Monday, November 01, 2010

Of the 75 artificial objects on the moon how many weren't put there by the US and USSR?

Surveyor 3 on the moon, photographed by Alan BeanImage via WikipediaThree years ago this week, China's first lunar probe, Chang'e 1, entered orbit around the moon. Roughly 15 months later, Change'e 1 was intentionally crashed into the lunar surface (after recording the most complete and accurate 3D survey of the moon ever made), adding yet another item to the growing list of man-made objects on the moon.

Humanity has been chucking technology at the moon for over 50 years. The first human creation to contact the lunar surface was the Soviet Luna 2 probe in 1959. Since then, a total of 75 man-made objects have achieved lunar touchdown (or impact). Most of those items are of American or Soviet origin, products of the Cold War space race. Twenty years ago, Japan broke the Russo-American duopoly on lunar littering by crashing the orbiter portion of the Hiten probe on the moon. Since then, four more non-US and and non-Soviet/Russian space agencies have placed objects on the moon -- but the rest of the world has a long way to go before it overtakes the American-Russian rivalry in lunar tech-tossing.

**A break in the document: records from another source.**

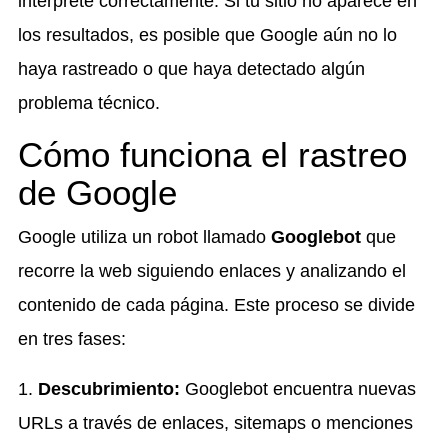
interprete correctamente. Si tu sitio no aparece en
los resultados, es posible que Google aún no lo
haya rastreado o que haya detectado algún
problema técnico.
Cómo funciona el rastreo
de Google
Google utiliza un robot llamado
Googlebot
que
recorre la web siguiendo enlaces y analizando el
contenido de cada página. Este proceso se divide
en tres fases:
1.
Descubrimiento:
Googlebot encuentra nuevas
URLs a través de enlaces, sitemaps o menciones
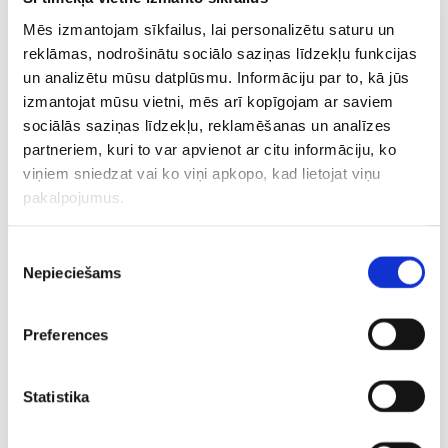
mačus ar astoņām dažādām pretiniecēm, tiekoties ar
divām katra no četriem groziem komandām. Latvijas
Mēs izmantojam sīkfailus, lai personalizētu saturu un
čempione RFS pēc Eiropas spēka otrajā līgā astoņos
reklāmas, nodrošinātu sociālo saziņas līdzekļu funkcijas
mačos izcīnīja vienu uzvaru, divreiz spēlēja neizšķirti un
un analizētu mūsu datplūsmu. Informāciju par to, kā jūs
piedzīvoja piecus zaudējumus. Ar pieciem punktiem RFS
izmantojat mūsu vietni, mēs arī kopīgojam ar saviem
sociālās saziņas līdzekļu, reklamēšanas un analīzes
bija 32.vietā 36 komandu konkurencē
partneriem, kuri to var apvienot ar citu informāciju, ko
viņiem sniedzat vai ko viņi apkopo, kad lietojat viņu
Pamatturnīra astoņas labākās komandas nodrošināja
pakalpojumus.
vietas astotdaļfinālā, 9.-24.vietas īpašnieces cīnīsies
izslēgšanas spēļu turnīra pirmajā kārtā, bet pārējām
vienībām Eiropas kausu sezona ir noslēgusies. Šāds
Piekrišanas
Nepieciešams
formāts UEFA Eiropas līgā tiek izspēlēts pirmo reizi,
izvēle
aizstājot tradicionālo grupu turnīru. UEFA Eiropas līgas
fināls Spānijas pilsētā Bilbao notiks maijā.
Preferences
CITAS ZIŅAS NO ŠĪS KATEGORIJAS
Statistika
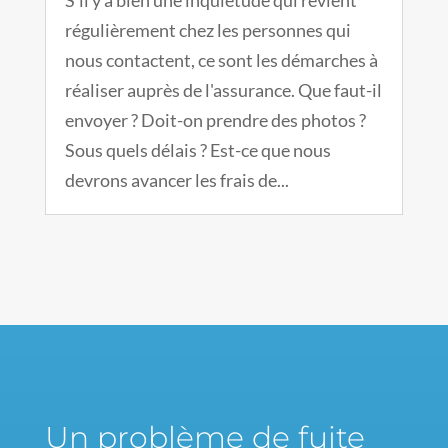
S’il y a bien une inquiétude qui revient
régulièrement chez les personnes qui
nous contactent, ce sont les démarches à
réaliser auprès de l'assurance. Que faut-il
envoyer ? Doit-on prendre des photos ?
Sous quels délais ? Est-ce que nous
devrons avancer les frais de...
Un problème de fuite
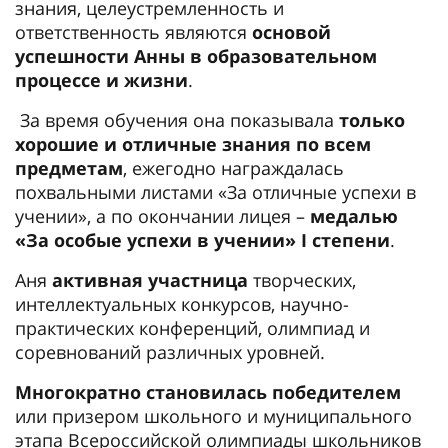
знания, целеустремленность и
ответственность являются
основой
успешности Анны в образовательном
процессе и жизни
.
За время обучения она показывала
только
хорошие и отличные знания по всем
предметам
, ежегодно награждалась
похвальными листами «За отличные успехи в
учении», а по окончании лицея –
медалью
«За особые успехи в учении» I степени
.
Аня
активная участница
творческих,
интеллектуальных конкурсов, научно-
практических конференций, олимпиад и
соревнований различных уровней.
Многократно становилась победителем
или призером школьного и муниципального
этапа Всероссийской олимпиады школьников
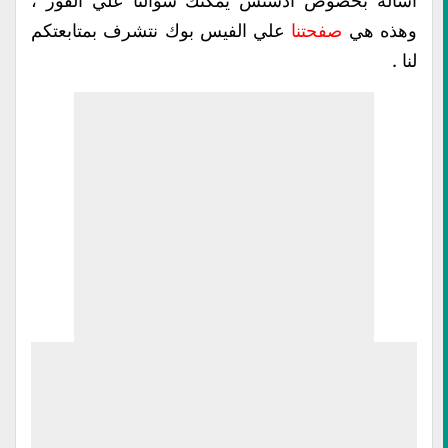
اسأله بخصوص أدسنس يمكنك سؤالنا علي الفور ،
وهذه هي
صفحتنا
علي الفيس بوك نتشرف بمتابعتكم
لنا .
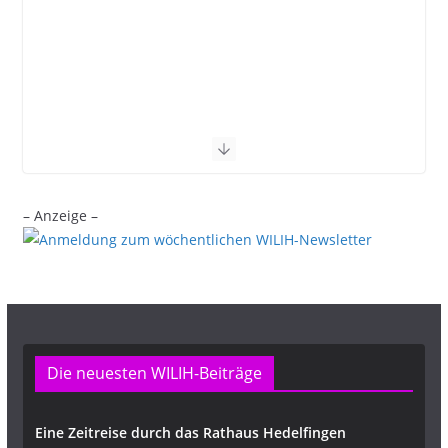
– Anzeige –
Die neuesten WILIH-Beiträge
Eine Zeitreise durch das Rathaus Hedelfingen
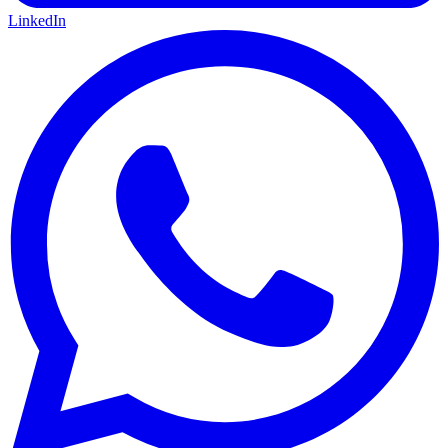
LinkedIn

Of the 75 artificial objects on the moon how many
weren't put there by the US and USSR?

A mere seven of the 75 man-made objects on the moon weren't put there by the Soviet Union/Russia or the United States. They are:
  1. Japan's Hiten orbiter, touched down in 1990
  2. Japan's Hiten probe, touched down in 1993
  3. The European Space Agency's SMART-1, touched down in 2006
  4. India's Moon Impact Probe, touched down in 2008
  5. Japan's SELENE Rstar, touched down in 2009
  6. China's Chang'e 1, touched down in 2009
  7. Japan's SELENE main orbiter, touched down in 2009
China launched Chang'e 2 in October of this year, so there's already another non-Russo-American candidate on its way to the moon. India and China have both professed intentions to launch manned lunar missions within the next two decades, both of which will require several preceding unmanned lunar surveys, so the list of non-American, non-Russian lunar artifacts is almost certain to grow. How long it takes this group to outrank the US and USSR/Russia in leaving crap behind on moon is anybody's guess, but it's certain to make for some selenologically scintillating examples of the Truly Trivial.